Nachbericht Jahresauftakttagung Digitalisierung im Sprint

Am 03.03.2021 lud das JFF – Institut für Medienpädagogik in Forschung und Praxis in Zusammenarbeit mit dem Bayerischen Jugendring und der Aktion Jugendschutz (Landesarbeitsstelle Bayern e. V.) zur jährlichen medienpädagogischen Auftakttagung ein. Die Veranstaltung fand zum sechsten Mal statt – und zum ersten Mal online als Livestream, bei dem die Vorträge der Referierenden live aus dem Institut für Jugendarbeit in Gauting gestreamt wurden und an dem sich die Zuschauer*innen per Chat beteiligen konnten. Die Pandemie führte nicht nur zu diesem neuen Veranstaltungsformat, sondern sie war auch eines der Schwerpunktthemen. Denn: Die Corona-Krise hat dem digitalen Wandel in der Bildungsarbeit einen enormen Schub verliehen. Kontaktbeschränkungen, Homeschooling und der Wegfall von außerschulischen Bildungsorten haben binnen weniger Wochen zu einer inhaltlichen, technischen und methodischen Erweiterung der online-basierten Angebotspalette geführt.
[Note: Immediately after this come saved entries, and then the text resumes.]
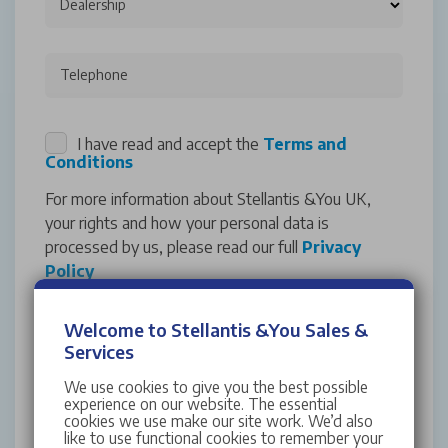
Dealership
Telephone
I have read and accept the
Terms and
Conditions
For more information about Stellantis &You UK,
your rights and how your personal data is
processed by us, please read our full
Privacy
Policy
Marketing Consent
Welcome to Stellantis &You Sales &
We'd love to keep you updated with exclusive
Services
offers and events from Stellantis &You UK. If you
We use cookies to give you the best possible
would like to opt into our marketing
experience on our website. The essential
communications, please indicate your preference
cookies we use make our site work. We’d also
like to use functional cookies to remember your
below. You can unsubscribe at any time by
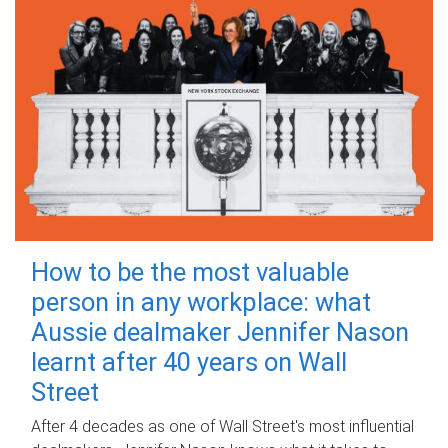
How to be the most valuable
person in any workplace: what
Aussie dealmaker Jennifer Nason
learnt after 40 years on Wall
Street
After 4 decades as one of Wall Street's most influential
Diese Entwicklung ist zu begrüßen – birgt gleichzeitig auch Herausforderungen. Hier setzte die Tagung, die vom Bayerischen Staatsministerium für Familie, Arbeit und Soziales (StMAS) gefördert wurde, an. Nach einführenden Worten von Martin Holzner, dem Leiter des Instituts für Jugendarbeit in Gauting, begrüßte Staatsministerin Carolina Trautner die Teilnehmenden per Videobotschaft und griff dabei die Herausforderungen der Digitalisierung auf: „Die Digitalisierung hat im vergangenen Jahr viele ungeahnte Möglichkeiten gebracht. Ich bin beeindruckt, wie schnell viele Einrichtungen kreative Angebote für Kinder und Jugendliche konzipiert und umgesetzt haben. Sie haben die Verbindung unter den Menschen gehalten – trotz räumlicher Distanz. Gerade für Familien war und ist diese Zeit sehr schwer. Aber junge und erwachsene Menschen haben gemeinsam die Herausforderungen, die die Digitalisierung mit sich bringt, angenommen.“   

Nach der Begrüßung übernahm Joachim Leitenmeier, der als Sozialarbeiter, freier Medienpädagoge und Blogger arbeitet, die Moderation und führte durch die Veranstaltung. Zu Beginn erwartete die Tagungsteilnehmer*innen ein Vortrag zum Thema „Digital jetzt ganz normal? Digitalisierung der Jugendarbeit während Corona“. In diesem Input ging Marcus Fink vom Kreisjugendring München-Land auf die Entwicklung während der Pandemie aus medienpädagogischer Sicht ein. Er beschrieb dabei Aspekte der nahen Vergangenheit, die sich auf die aktualisierte digitale Weiterentwicklung in der Jugendarbeit ausgewirkt haben. Zu Beginn seines Vortrages stellte er aktuelle Herausforderungen vor, beispielsweise wie Beziehungsarbeit ohne direkten persönlichen Kontakt geleistet werden könne. Was brauche es in einer digitalisierten Welt? „Neugier, Anpassungsfähigkeit und Flexibilität mit neuen Technologien. Das Ziel ist nach wie vor, dass Kinder- und Jugendliche auch in einer digitalisierten Gesellschaft selbstbestimmt sind. Und mit dieser neuen Lebenswelt müssen sich alle Pädagogen befassen“, so Fink. Er forderte, dass Beziehungsabbrüche unbedingt vermieden werden müssten und junge Menschen trotz geschlossener Einrichtungen begleitet und unterstützt werden sollten. Dabei berichtete er von praktischen Beispielen aus dem KJR München-Land, wie dem Einsatz von Discord oder einem Corona-Tagebuch auf Instagram. Außerdem wagte er einen Blick in die Zukunft und legte dar, welche Themen in der digitalen Jugendarbeit derzeit aufkommen bzw. wiederkehren werden.   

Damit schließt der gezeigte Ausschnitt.